Whereas matchday one was viewed in advance as a 50-50 game – nobody saw a 30-point win coming – this time Scotland are firm favourites.
Fiji are ranked 14th in the world, eight places below the Scots, who moved up to sixth off the back of the win over Wales.
Having been thrashed 65-7 in their Pool B opener by Canada, the Fijians look there for the taking, but the Scots are not about to allow complacency to creep into their psyche and risk squandering such a promising start to the tournament.
“There’s no option there, we have to go and get the job done,” Malcolm said.
“We have looked at the game from the weekend and looked at some of the missed opportunities as well as the things that we did well.

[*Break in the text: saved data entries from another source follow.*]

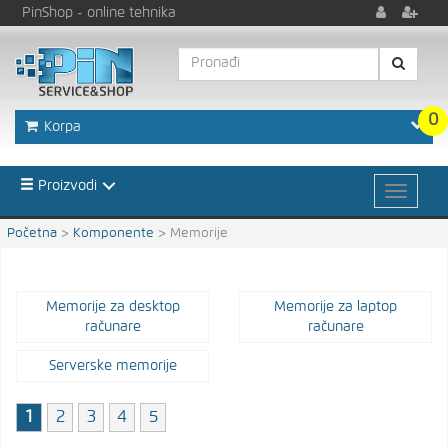
PinShop
- online tehnika
0
Korpa
Proizvodi
Početna
>
Komponente
>
Memorije
Memorije za desktop
Memorije za laptop
računare
računare
Serverske memorije
1
2
3
4
5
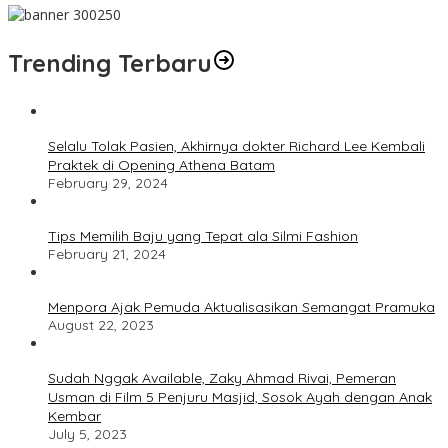
Trending Terbaru
Selalu Tolak Pasien, Akhirnya dokter Richard Lee Kembali
Praktek di Opening Athena Batam
February 29, 2024
Tips Memilih Baju yang Tepat ala Silmi Fashion
February 21, 2024
Menpora Ajak Pemuda Aktualisasikan Semangat Pramuka
August 22, 2023
Sudah Nggak Available, Zaky Ahmad Rivai, Pemeran
Usman di Film 5 Penjuru Masjid, Sosok Ayah dengan Anak
Kembar
July 5, 2023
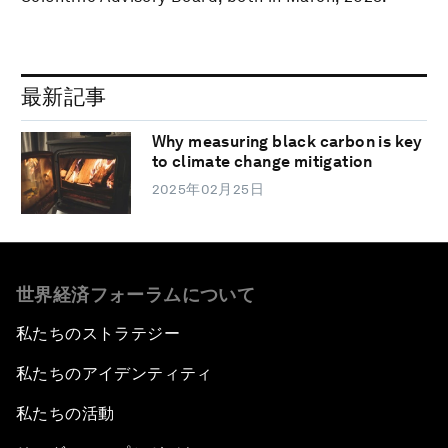
最新記事
Why measuring black carbon is key
to climate change mitigation
2025年02月25日
世界経済フォーラムについて
私たちのストラテジー
私たちのアイデンティティ
私たちの活動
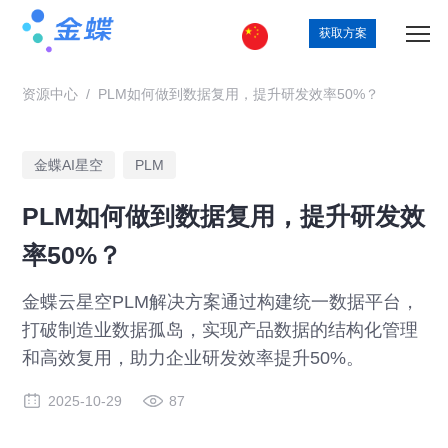
获取方案
资源中心
/
PLM如何做到数据复用，提升研发效率50%？
金蝶AI星空
PLM
PLM如何做到数据复用，提升研发效
率50%？
金蝶云星空PLM解决方案通过构建统一数据平台，
打破制造业数据孤岛，实现产品数据的结构化管理
和高效复用，助力企业研发效率提升50%。
2025-10-29
87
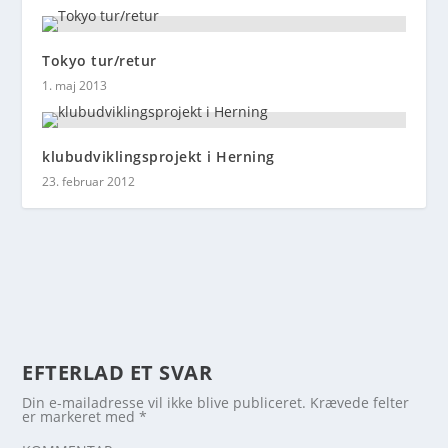
Tokyo tur/retur
1. maj 2013
klubudviklingsprojekt i Herning
23. februar 2012
EFTERLAD ET SVAR
Din e-mailadresse vil ikke blive publiceret.
Krævede felter
er markeret med
*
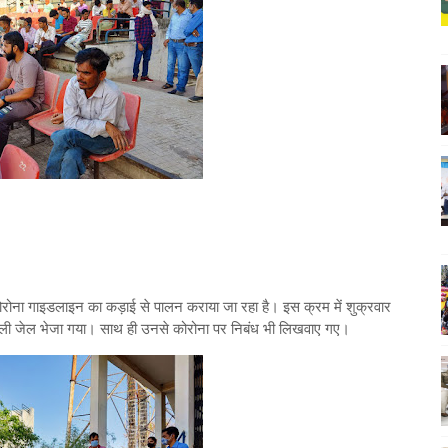
ं कोरोना गाइडलाइन का कड़ाई से पालन कराया जा रहा है। इस क्रम में शुक्रवार
 खुली जेल भेजा गया। साथ ही उनसे कोरोना पर निबंध भी लिखवाए गए।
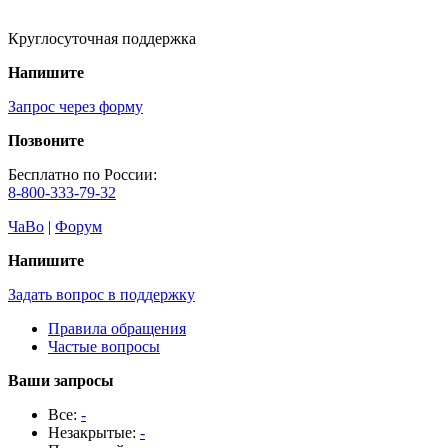
Круглосуточная поддержка
Напишите
Запрос через форму
Позвоните
Бесплатно по России:
8-800-333-79-32
ЧаВо
|
Форум
Напишите
Задать вопрос в поддержку
Правила обращения
Частые вопросы
Ваши запросы
Все:
-
Незакрытые:
-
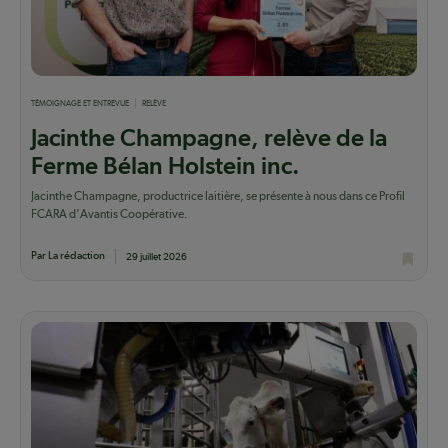
TÉMOIGNAGE ET ENTREVUE
RELÈVE
Jacinthe Champagne, relève de la
Ferme Bélan Holstein inc.
Jacinthe Champagne, productrice laitière, se présente à nous dans ce Profil
FCARA d'Avantis Coopérative.
Par La rédaction
29 juillet 2026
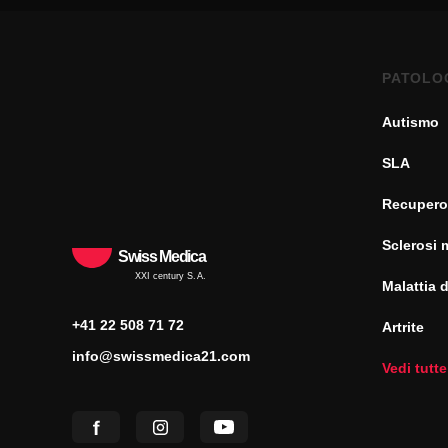
PATOLO
Autismo
SLA
Recupero
Sclerosi 
Swiss Medica
XXI century S.A.
Malattia 
+41 22 508 71 72
Artrite
info@swissmedica21.com
Vedi tutte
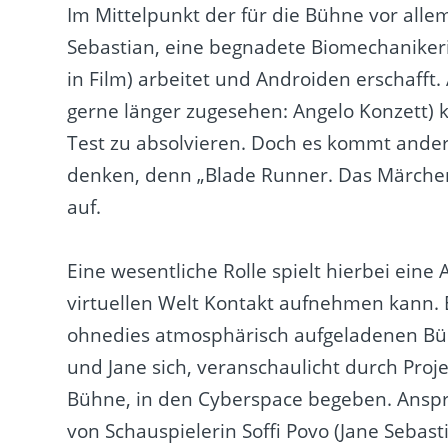
Im Mittelpunkt der für die Bühne vor alle
Sebastian, eine begnadete Biomechanikerin
in Film) arbeitet und Androiden erschafft.
gerne länger zugesehen: Angelo Konzett) k
Test zu absolvieren. Doch es kommt anders
denken, denn „Blade Runner. Das Märche
auf.
Eine wesentliche Rolle spielt hierbei eine 
virtuellen Welt Kontakt aufnehmen kann. 
ohnedies atmosphärisch aufgeladenen Bühn
und Jane sich, veranschaulicht durch Pro
Bühne, in den Cyberspace begeben. Anspr
von Schauspielerin Soffi Povo (Jane Seba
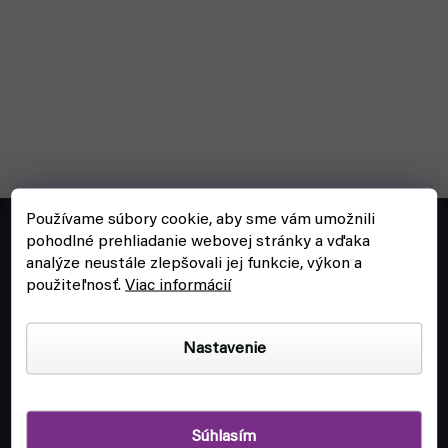
Z
Používame súbory cookie, aby sme vám umožnili
á
objednavky@fyft.sk
pohodlné prehliadanie webovej stránky a vďaka
p
analýze neustále zlepšovali jej funkcie, výkon a
Spýtaj sa nás na čokoľvek!
ä
použiteľnosť.
Viac informácií
t
+420
704 265 150
i
Po-Pi 8:00 - 16:00
Nastavenie
e
Súhlasím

“It’s quite easy when you lose to completely pull a game apart and look at all the bits that you can improve on, but it’s also really easy when you win to think that was the complete performance.
“The first thing we did when we looked at it was recognise those bits that we can still change and we can still get more from.
“There’s loads of small fixes within the game where I think we missed opportunities so that’s what we’ve tried to do.
“We’ve tried to treat it the exact same that we would have treated it if we’d come out the other side of that result, to make sure that we’re not missing anything.
“We know against Fiji it’s going to be such a different test. We need to be ready to take every opportunity that’s given to us.”